> _Work required_:
Start at the line with "You are a GUI" in the records below, stop at the line with "The width and height of the screenshot is (525, 2576).", and return every line in that span exactly, the two end lines included.

Data to examine Block Start

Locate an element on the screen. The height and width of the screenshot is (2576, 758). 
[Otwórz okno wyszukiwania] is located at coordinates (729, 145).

Data to examine Block End
Data to examine Block Start

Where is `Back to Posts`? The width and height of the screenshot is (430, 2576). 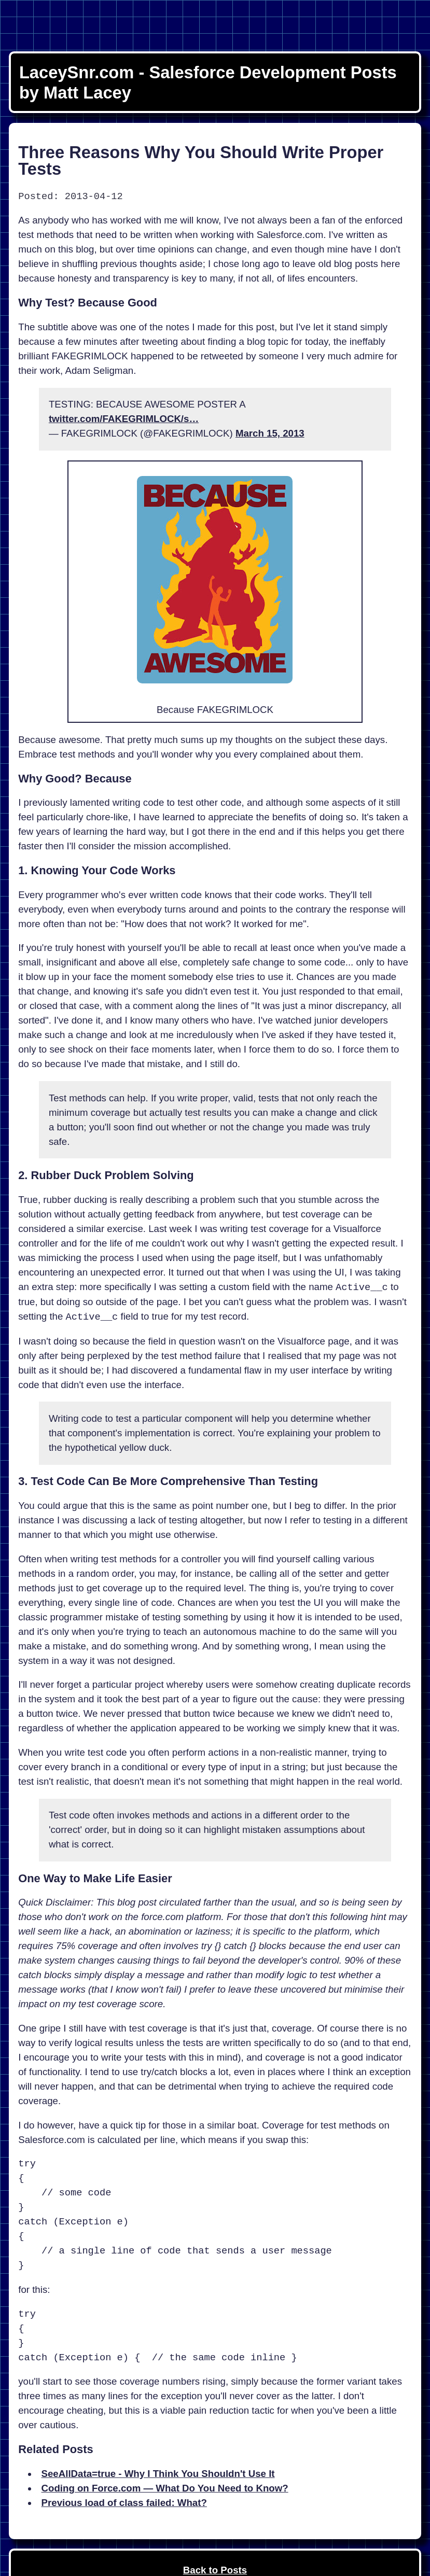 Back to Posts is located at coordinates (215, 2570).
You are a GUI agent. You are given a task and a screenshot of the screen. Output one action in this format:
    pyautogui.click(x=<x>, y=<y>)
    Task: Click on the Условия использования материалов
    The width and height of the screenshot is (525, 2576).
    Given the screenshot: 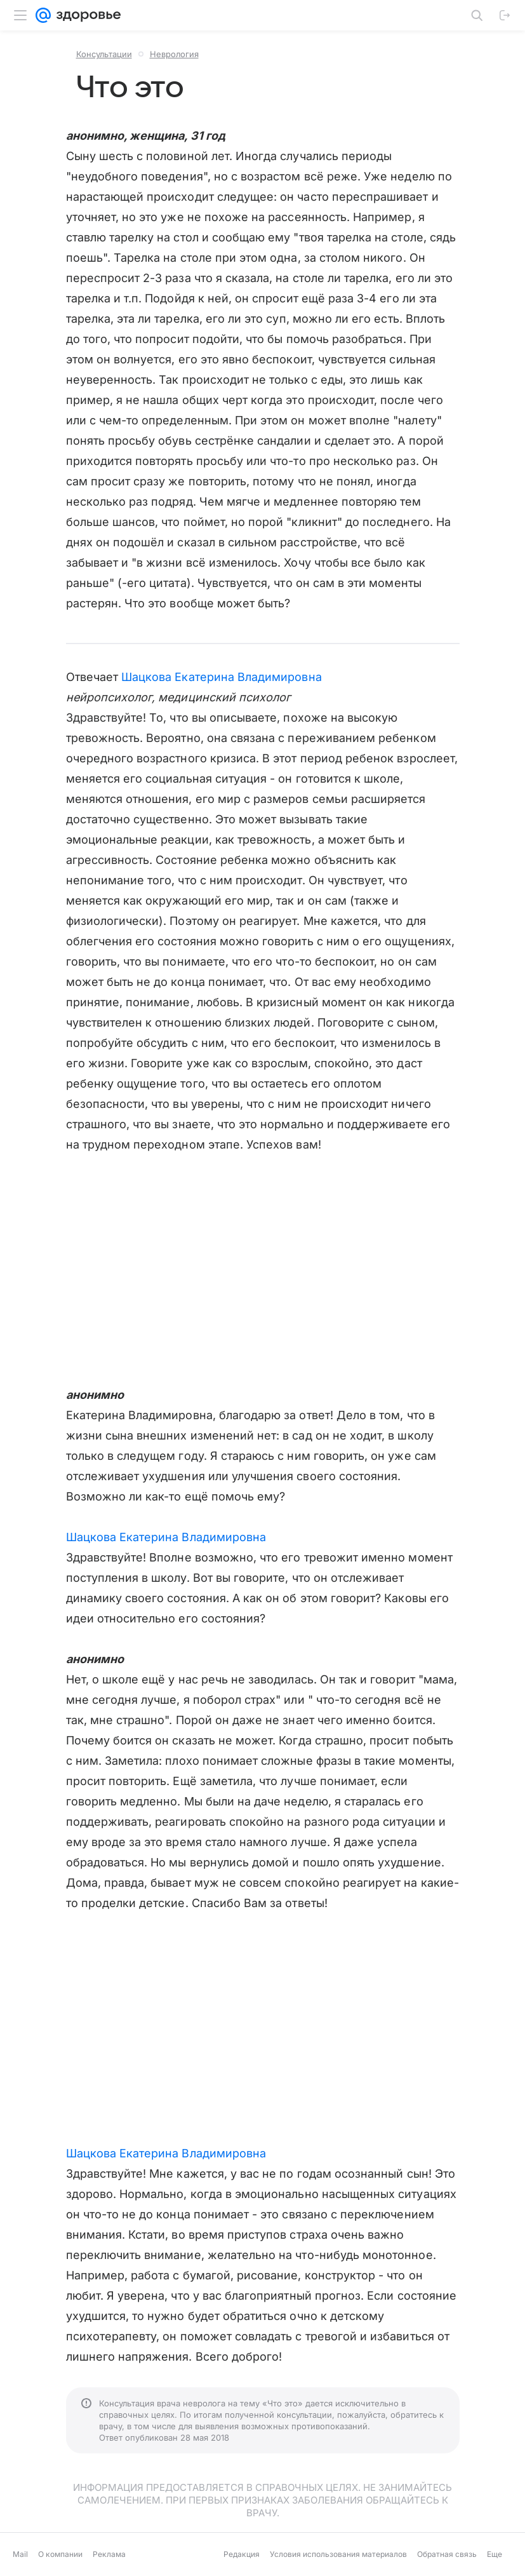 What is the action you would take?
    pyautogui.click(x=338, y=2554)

Data to examine Block End
Data to examine Block Start

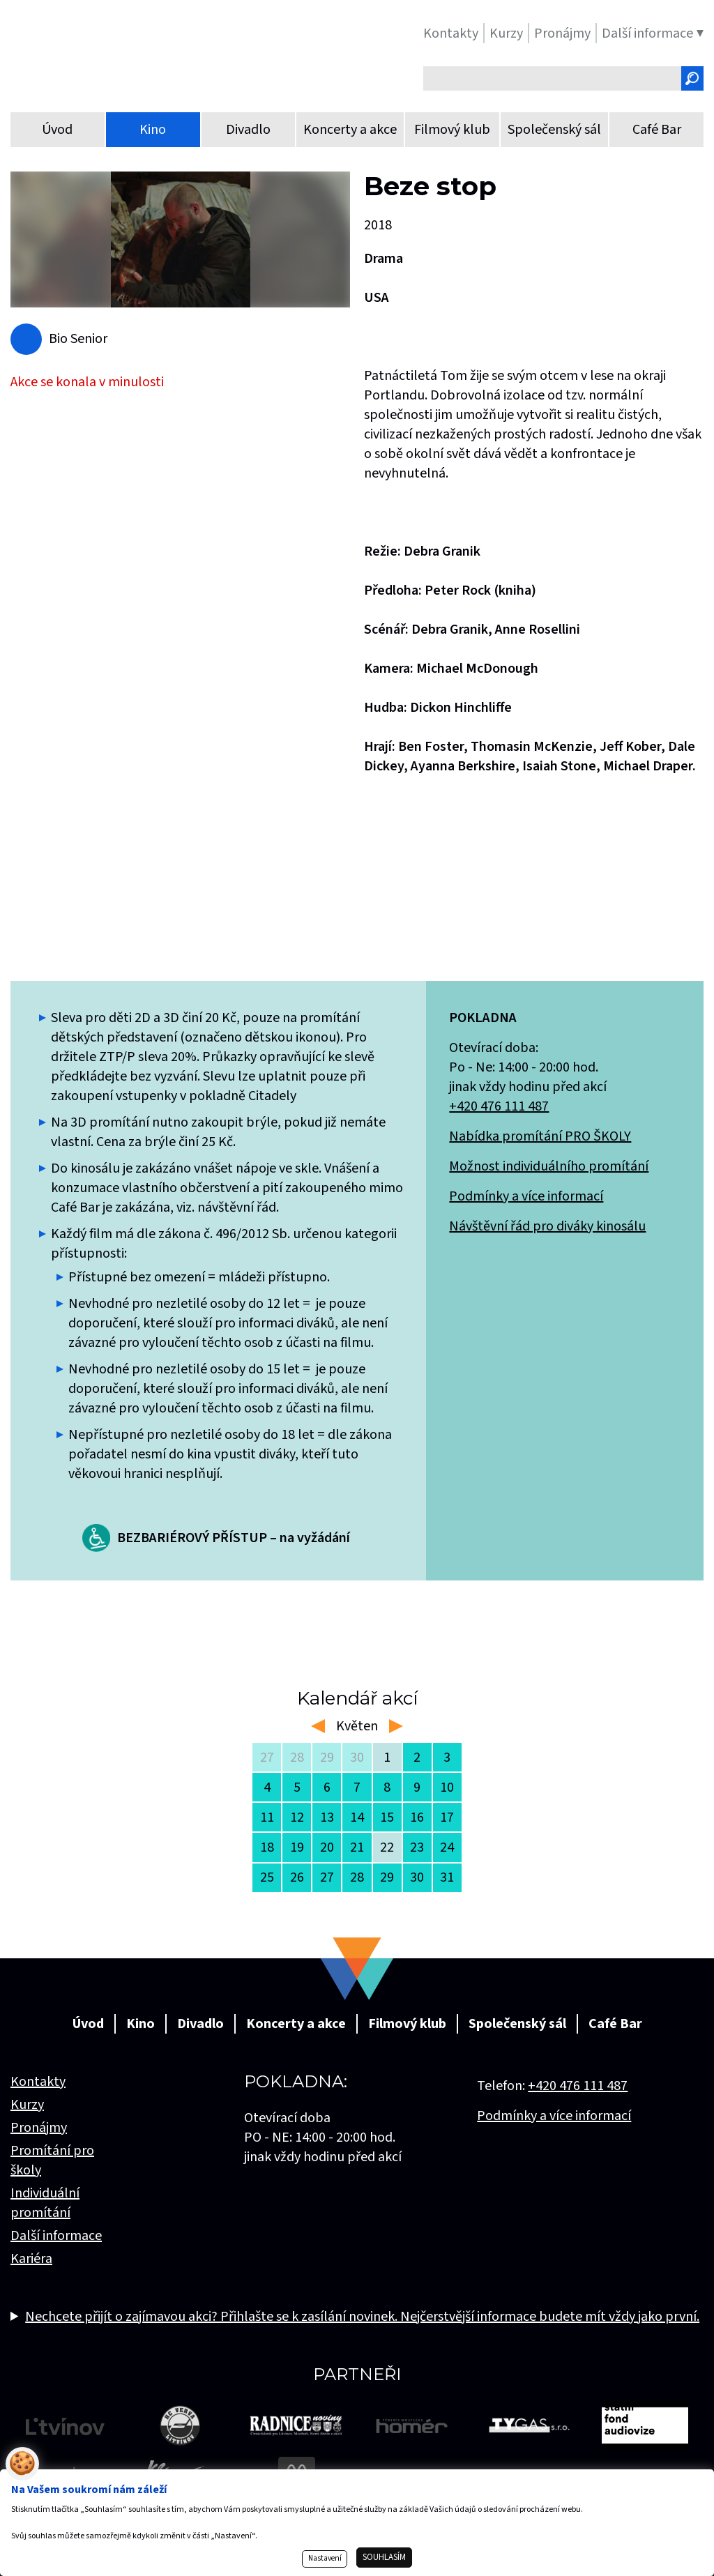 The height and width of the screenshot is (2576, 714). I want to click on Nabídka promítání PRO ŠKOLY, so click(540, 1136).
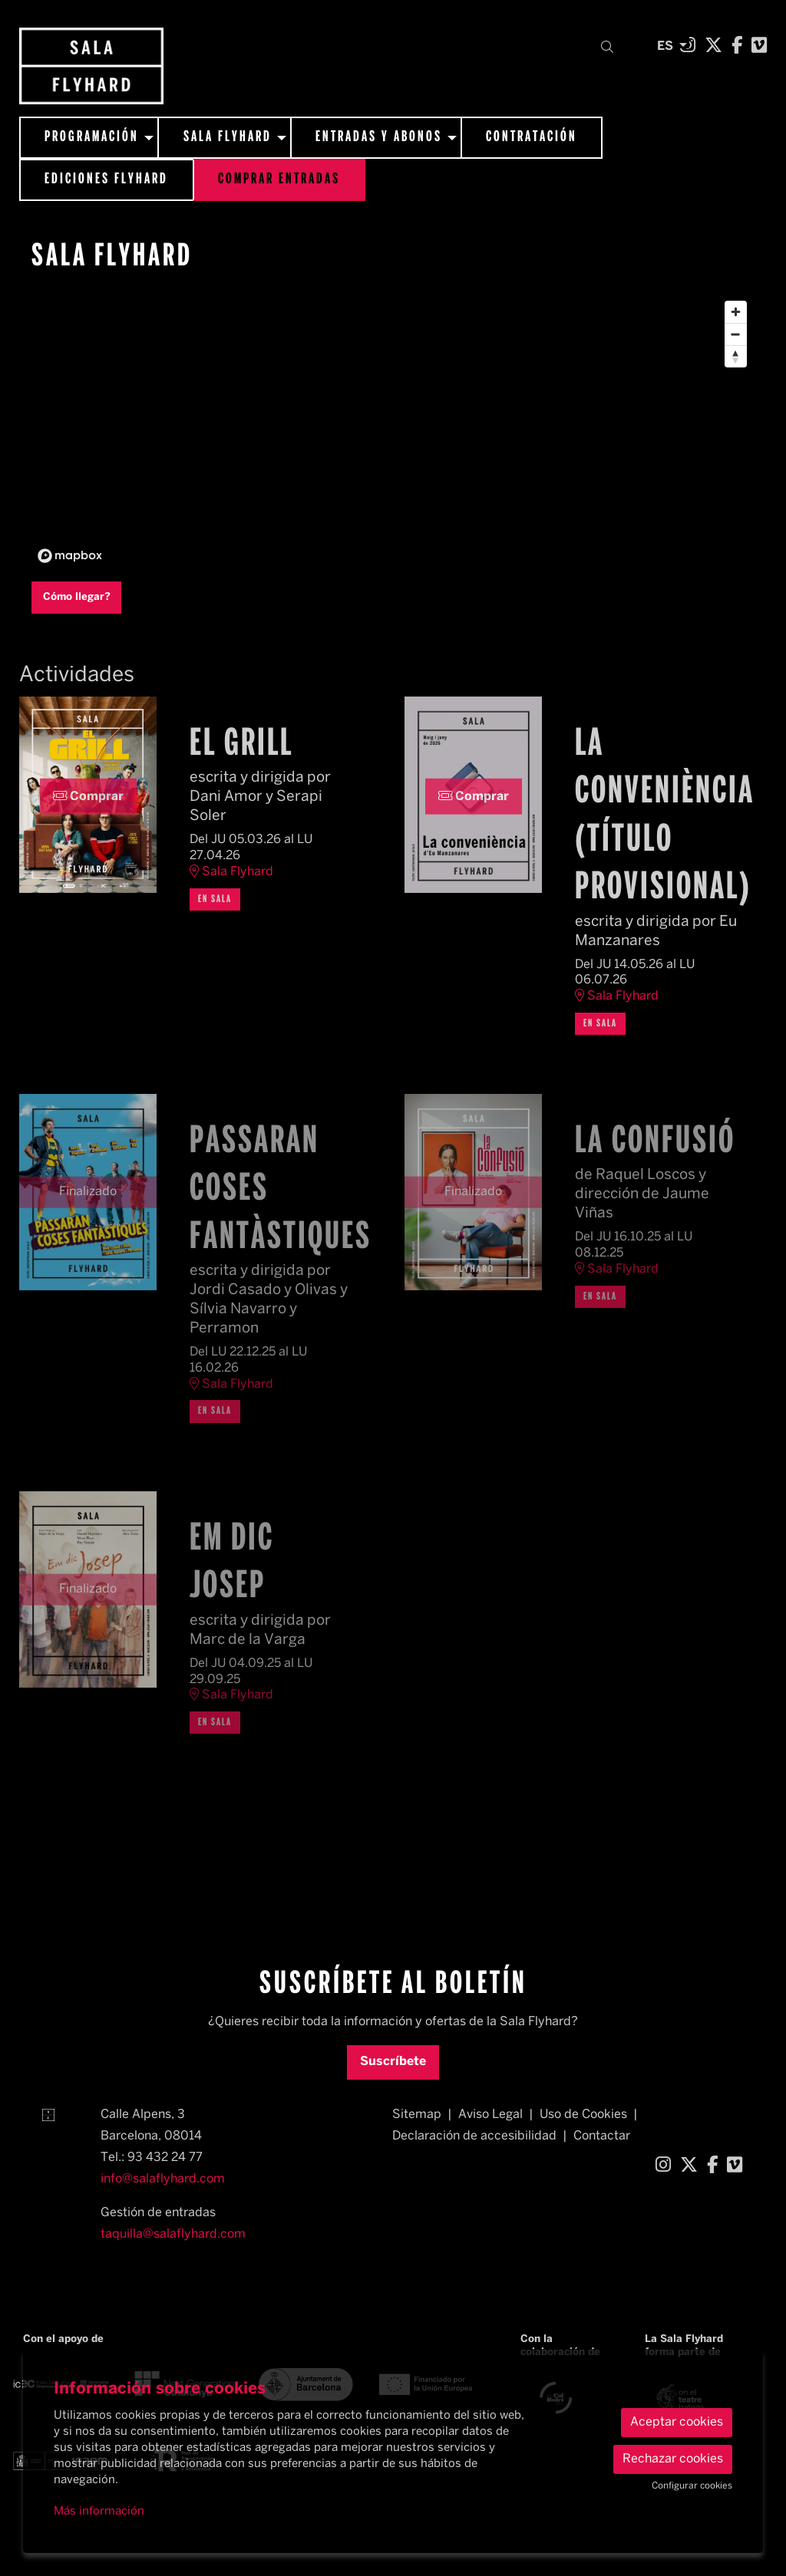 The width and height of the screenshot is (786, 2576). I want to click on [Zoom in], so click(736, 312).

Data to examine Block End

> _Answer section_:
You are a GUI agent. You are given a task and a screenshot of the screen. Output one action in this format:
    pyautogui.click(x=<x>, y=<y>)
    Task: Click on the Условия использования материалов
    The width and height of the screenshot is (525, 2576).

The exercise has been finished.